Но всё равно, я, дурачась, начинаю подпевать и делать движения руками, будто танцую.

Хочется еще больше развеселить Рэя и сначала даже удается, пока не ловлю на себе странный застывший взгляд, в котором четко читается испуг.

— Что случилось? Рэй?

— Ничего. — Он выдавливает из себя улыбку, но в глазах все тот же страх.

— Расскажи!

Оденкирк тяжело вздыхает, будто ищет силу внутри себя, и выдает:

— Просто ты мне напомнила, как ты приходила ко мне, когда была призраком.

— Я была такая пугающая? — Рэй прыскает со смеха, будто я сказала хорошую шутку. Черты лица смягчаются, да и сам он будто оживает.

— Нет. Ты была ужасно болтливая!

— Я? — Вот уж не ожидала! Если честно, я никогда их не видела, но почему-то думала, что была размытым пятном, скользящим по пустым коридорам в темноте. — И о чем же я говорила?

— Обо всем! Ты пересказывала все сплетни, все разговоры медсестер, кто во что одет и когда пришел на работу, что происходит в здании. Это было нечто!

Я смеюсь, глядя на несчастное его лицо.

— Кажется, я тебя доставала…

— Меня? Нет. — Он заботливо поправляет прядь мне за ухо. — А вот медсестер и Стэнли ты доставала.

— Стэнли?

— Да местный чокнутый! Он мог видеть тебя, а ты доводила бедолагу этим. Стэнли никак не мог понять: видят тебя другие или нет.

Я не сдерживаюсь и начинаю хохотать: вот уж не подумала, что была таким некультурным призраком! Судя по тону Рэя, я там достаточно начудила.

— А еще ты пела… — Он пытается это сказать тем же веселым тоном, но не получается.

— Что пела?

— Одну странную заунывную песню. Словно, тебя зацикливало на ней.

Скептично смотрю на него: вообще-то я петь не люблю. А тут «зацикливало»! Да еще заунывную песню.

— Надеюсь это не «Раз, два, Фредди заберет тебя»?

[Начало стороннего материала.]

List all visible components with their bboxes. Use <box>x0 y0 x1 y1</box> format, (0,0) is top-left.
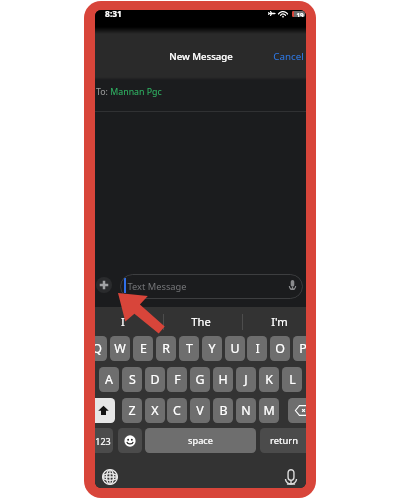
staticText: E <box>140 340 147 357</box>
button[interactable]: Backspace <box>288 398 306 423</box>
button[interactable]: O <box>270 336 290 361</box>
button[interactable]: A <box>99 367 119 392</box>
button[interactable]: N <box>236 398 256 423</box>
staticText: F <box>174 371 181 388</box>
staticText: Cancel <box>273 50 304 63</box>
staticText: S <box>129 371 136 388</box>
button[interactable]: T <box>179 336 199 361</box>
button[interactable]: I <box>95 312 162 331</box>
button[interactable]: U <box>225 336 245 361</box>
staticText: J <box>244 371 248 388</box>
staticText: V <box>196 402 204 419</box>
button[interactable]: Add attachment <box>96 277 112 293</box>
button[interactable]: The <box>162 312 240 331</box>
staticText: Text Message <box>127 280 187 293</box>
button[interactable]: Dictate <box>285 469 297 485</box>
button[interactable]: New Message <box>157 47 244 65</box>
staticText: I'm <box>271 314 288 329</box>
button[interactable]: L <box>282 367 302 392</box>
staticText: X <box>151 402 159 419</box>
staticText: C <box>173 402 181 419</box>
button[interactable]: V <box>190 398 210 423</box>
staticText: return <box>270 434 298 447</box>
button[interactable]: H <box>213 367 233 392</box>
button[interactable]: D <box>145 367 165 392</box>
button[interactable]: J <box>236 367 256 392</box>
staticText: N <box>241 402 251 419</box>
staticText: Z <box>128 402 136 419</box>
staticText: 123 <box>95 435 111 447</box>
staticText: I <box>121 314 125 329</box>
staticText: Mannan Pgc <box>110 86 162 98</box>
button[interactable]: Z <box>122 398 142 423</box>
staticText: U <box>230 340 240 357</box>
staticText: space <box>188 434 213 447</box>
staticText: To: <box>96 86 108 98</box>
button[interactable]: 123 <box>95 428 113 453</box>
button[interactable]: I <box>247 336 267 361</box>
staticText: P <box>299 340 306 357</box>
button[interactable]: return <box>260 428 306 453</box>
staticText: A <box>105 371 113 388</box>
staticText: H <box>218 371 228 388</box>
button[interactable]: M <box>259 398 279 423</box>
staticText: R <box>162 340 170 357</box>
button[interactable]: I'm <box>240 312 306 331</box>
staticText: 19 <box>296 11 304 17</box>
button[interactable]: space <box>145 428 256 453</box>
button[interactable]: B <box>213 398 233 423</box>
button[interactable]: Emoji <box>118 428 142 453</box>
staticText: Y <box>208 340 216 357</box>
button[interactable]: Text Message <box>120 274 303 299</box>
button[interactable]: P <box>293 336 306 361</box>
staticText: New Message <box>169 50 233 63</box>
staticText: W <box>114 340 126 357</box>
staticText: O <box>275 340 285 357</box>
staticText: T <box>186 340 193 357</box>
button[interactable]: C <box>167 398 187 423</box>
staticText: M <box>263 402 275 419</box>
button[interactable]: G <box>190 367 210 392</box>
staticText: I <box>255 340 260 357</box>
button[interactable]: S <box>122 367 142 392</box>
staticText: K <box>265 371 273 388</box>
button[interactable]: F <box>167 367 187 392</box>
staticText: L <box>289 371 296 388</box>
staticText: D <box>150 371 160 388</box>
button[interactable]: R <box>156 336 176 361</box>
button[interactable]: Shift <box>95 398 115 423</box>
button[interactable]: Q <box>95 336 107 361</box>
button[interactable]: K <box>259 367 279 392</box>
button[interactable]: X <box>145 398 165 423</box>
staticText: G <box>195 371 205 388</box>
button[interactable]: W <box>110 336 130 361</box>
staticText: 8:31 <box>105 10 122 19</box>
button[interactable]: Y <box>202 336 222 361</box>
staticText: The <box>191 314 211 329</box>
button[interactable]: Cancel <box>273 47 306 65</box>
button[interactable]: Change keyboard language <box>102 469 118 485</box>
staticText: Q <box>95 340 102 357</box>
button[interactable]: E <box>133 336 153 361</box>
staticText: B <box>219 402 228 419</box>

Он затихает, набирает воздуха в легкие и начинает напевать. Хрюкнув от смеха, начинаю давить в себе хихиканье, потому что видеть серьезного Рэя, мурлыкающего мелодию — зрелище умилительное и забавное. А затем прислушиваюсь…

— Ну что? Узнаешь?

— А точно я это пела?

— Да. Ты пела на русском. Я не знаю слов, но эту мелодию я, кажется, запомнил навсегда.

Я чувствую себя сбитой с толку. То, что он напел, напомнило одну детскую старую песню из фильма, которую терпеть не могла в детстве, а вот учительница пения была в восторге от нее, часто ставя ее в школьные программы праздников.